**Task directions**
Count the lines in the entries that contain the string "bulunmamaktadır". State nothing but the number.

**Dataset records**

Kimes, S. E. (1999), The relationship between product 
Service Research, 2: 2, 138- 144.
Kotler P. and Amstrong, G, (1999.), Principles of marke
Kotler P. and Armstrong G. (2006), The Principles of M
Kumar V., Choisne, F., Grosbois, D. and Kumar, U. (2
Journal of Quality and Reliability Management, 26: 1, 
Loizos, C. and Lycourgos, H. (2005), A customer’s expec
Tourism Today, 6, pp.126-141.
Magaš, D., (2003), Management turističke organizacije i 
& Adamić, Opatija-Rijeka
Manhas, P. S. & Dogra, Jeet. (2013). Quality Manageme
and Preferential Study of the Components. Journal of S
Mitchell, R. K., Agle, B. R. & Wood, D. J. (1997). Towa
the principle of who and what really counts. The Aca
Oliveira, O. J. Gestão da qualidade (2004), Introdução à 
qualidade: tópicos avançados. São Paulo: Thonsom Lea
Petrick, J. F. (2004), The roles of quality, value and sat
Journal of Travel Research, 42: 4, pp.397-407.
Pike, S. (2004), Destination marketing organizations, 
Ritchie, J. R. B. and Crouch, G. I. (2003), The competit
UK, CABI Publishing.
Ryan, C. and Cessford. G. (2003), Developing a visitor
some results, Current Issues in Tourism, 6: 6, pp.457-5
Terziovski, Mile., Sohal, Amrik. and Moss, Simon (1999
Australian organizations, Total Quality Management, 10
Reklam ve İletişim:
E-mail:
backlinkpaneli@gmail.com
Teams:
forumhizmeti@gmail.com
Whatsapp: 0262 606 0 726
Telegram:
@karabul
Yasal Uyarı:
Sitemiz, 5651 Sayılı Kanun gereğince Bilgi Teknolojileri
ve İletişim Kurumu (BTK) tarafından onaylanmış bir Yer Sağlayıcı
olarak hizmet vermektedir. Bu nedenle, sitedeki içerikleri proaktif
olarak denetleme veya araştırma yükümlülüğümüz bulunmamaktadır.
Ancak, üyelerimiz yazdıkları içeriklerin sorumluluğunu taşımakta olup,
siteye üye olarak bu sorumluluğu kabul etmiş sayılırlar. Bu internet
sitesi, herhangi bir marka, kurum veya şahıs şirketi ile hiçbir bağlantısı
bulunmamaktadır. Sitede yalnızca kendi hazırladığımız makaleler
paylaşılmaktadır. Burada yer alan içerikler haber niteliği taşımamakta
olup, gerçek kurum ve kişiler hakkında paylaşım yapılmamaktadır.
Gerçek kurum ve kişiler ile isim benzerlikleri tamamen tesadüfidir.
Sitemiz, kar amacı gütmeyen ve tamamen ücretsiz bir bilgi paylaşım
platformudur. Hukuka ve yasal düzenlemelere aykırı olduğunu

* * *

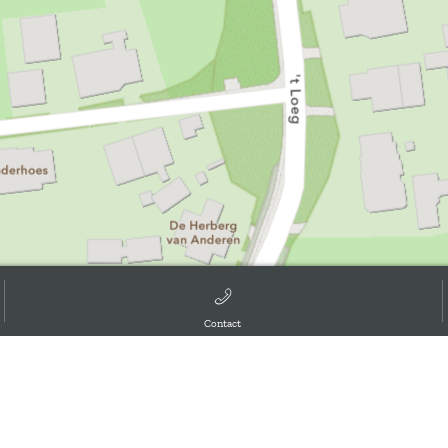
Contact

==

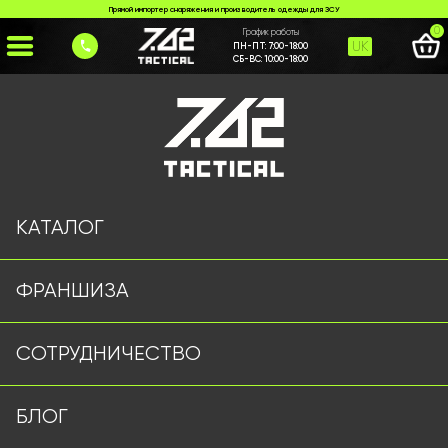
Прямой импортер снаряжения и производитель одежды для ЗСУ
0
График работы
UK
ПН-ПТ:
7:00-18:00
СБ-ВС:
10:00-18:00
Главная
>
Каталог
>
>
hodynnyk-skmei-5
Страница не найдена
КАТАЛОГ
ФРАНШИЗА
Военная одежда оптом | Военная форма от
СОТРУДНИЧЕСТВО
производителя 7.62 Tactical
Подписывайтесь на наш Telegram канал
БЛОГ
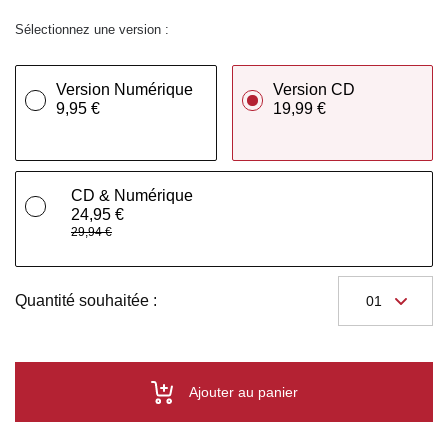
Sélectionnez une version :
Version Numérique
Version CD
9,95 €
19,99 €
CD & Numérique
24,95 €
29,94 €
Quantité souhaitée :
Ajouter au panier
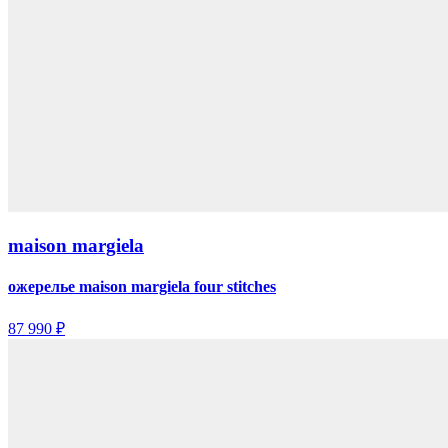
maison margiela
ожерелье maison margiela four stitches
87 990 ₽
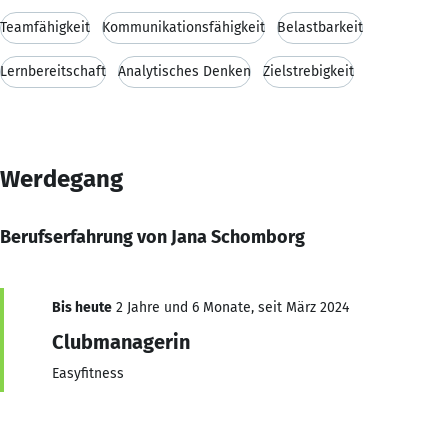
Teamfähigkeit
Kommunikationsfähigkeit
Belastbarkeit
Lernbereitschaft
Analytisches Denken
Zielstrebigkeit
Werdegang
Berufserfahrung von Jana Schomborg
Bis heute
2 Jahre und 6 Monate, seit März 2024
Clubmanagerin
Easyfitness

**Answer below**
2